¡Cuánto miedo da el miedo! Sólo pensar en la posibilidad de tenerlo nos lo provoca. Le tenemos miedo al mismo miedo. Y es curioso que los peores provienen de posibilidades de riesgos que sólo existen en nuestra cabeza. El miedo siempre nos acompaña: puede ser compañero habitual en el camino de nuestra vida o visitante puntual incómodo e inoportuno. Puede campar a sus anchas por nuestra mente o estar agazapado en los rincones de nuestro corazón. El miedo atenaza, hiela la sangre, nos quita el aire vital, nos paraliza con su fuego frío.
Y ante tal potencia del miedo, en el evangelio de hoy Jesús repite tres veces: “No tengáis miedo”. Se dirige a sus discípulos. Siente compasión de la gente, les duele verlos empobrecidos, víctimas inocentes de los que tienen el poder político y religioso. Hasta el mismo Templo se aprovecha de aquellos a quienes debiera cuidar y liberar. Y decide hablarles del proyecto que Dios Padre tiene para todos ellos, quiere anunciarles el Reino de Dios. Para ello necesita a otros que le ayuden. Pero quiere enviarles advertidos de la realidad. Si hablan de lo que él habla, como él serán perseguidos. El dejar de ser simpáticos y agradables sólo es el comienzo del comienzo. La opinión pública irá contra ellos; tendrán que soportar la presión de ser diferentes, minoría y criticados. Al convertirse en una amenaza para la vida de algunos empezarán a experimentar el riesgo, la incertidumbre. Y como la posibilidad de que ocurra algo es bastante probable, conocerán el miedo. Con él llega la tentación: la de callarse, la de arredrarse, la de dejar de decir lo que hay que decir; o la de dejarse llevar por el miedo y la angustia. Él los llama a compartir la misión, les advierte con realismo de los peligros que entraña, y les cuenta el secreto para no ceder ante el miedo: la confianza en el Padre. Para Jesús no hay nada, por insignificante que fuera, que no cuente con el cuidado de Dios. Les pone el ejemplo de los gorriones o de los cabellos. Ni uno de éstos cae sin la aprobación del que los cuida. Ellos también pueden caer, pero sólo su cuerpo; lo más profundo y permanente siempre estará cuidado y protegido por el Padre Dios.

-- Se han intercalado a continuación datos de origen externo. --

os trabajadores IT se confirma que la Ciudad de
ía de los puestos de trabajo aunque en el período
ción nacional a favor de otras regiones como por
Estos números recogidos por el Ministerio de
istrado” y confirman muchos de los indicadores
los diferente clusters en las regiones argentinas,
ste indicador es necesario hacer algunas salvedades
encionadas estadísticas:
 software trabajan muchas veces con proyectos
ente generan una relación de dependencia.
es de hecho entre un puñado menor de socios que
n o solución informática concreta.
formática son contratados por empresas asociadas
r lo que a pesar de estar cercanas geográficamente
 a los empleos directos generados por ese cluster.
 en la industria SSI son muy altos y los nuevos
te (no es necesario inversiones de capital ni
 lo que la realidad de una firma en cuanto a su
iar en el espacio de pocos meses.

Hoy Jesús, a través del Evangelio, nos vuelve a decir: “No tengáis miedo”, “No tengáis miedo”, “No tengáis miedo”. Y sigue hablándonos del cuidado de Dios. Son muchos los factores que pueden tocar el cuerpo de tu seguridad y tranquilidad: la enfermedad, el desamor, el conflicto laboral, la violencia, la inestabilidad política o social… La capacidad de destrucción puede torturarnos, pero tiene un límite que no puede traspasar. La enfermedad pudiera parar tu corazón, pero no arrebatarte la Vida. La violencia podrá aterrarte y aniquilarte, pero siempre habrá justicia. El paro podrá humillarte, pero nunca robarte tu dignidad. Ante Dios siempre vivirás, él te hará justicia y serás digno ante sus ojos.
Y también hoy Jesús sigue dirigiéndose a sus discípulos para que compartan su misión. Muchos no se darán por aludidos, ya tienen bastante con asegurar su vida a base de fe. Otros convierten sus situaciones sufrientes en motivos de testimonio humilde, en ocasiones para vivir de esperanza y confianza. Jesús alienta a los que están pensándose no decir nada por los problemas que les pueda acarrear sus palabras. Y de forma misteriosa y espiritual infunde valentía a los que profesan su fe y luchan por la justicia con riesgo real para su propia integridad. La gente está asustada, camina sobre el agua de la inseguridad, de la falta de futuro, del no encontrar sentido ni propósitos que alienten sus días. Y nosotros tenemos una experiencia que ofrecerles: la de un Padre que nos cuida, que nos sostiene en el mar de nuestras angustias. Hoy, más que nunca, se hace necesario este mensaje: “No tengáis miedo”.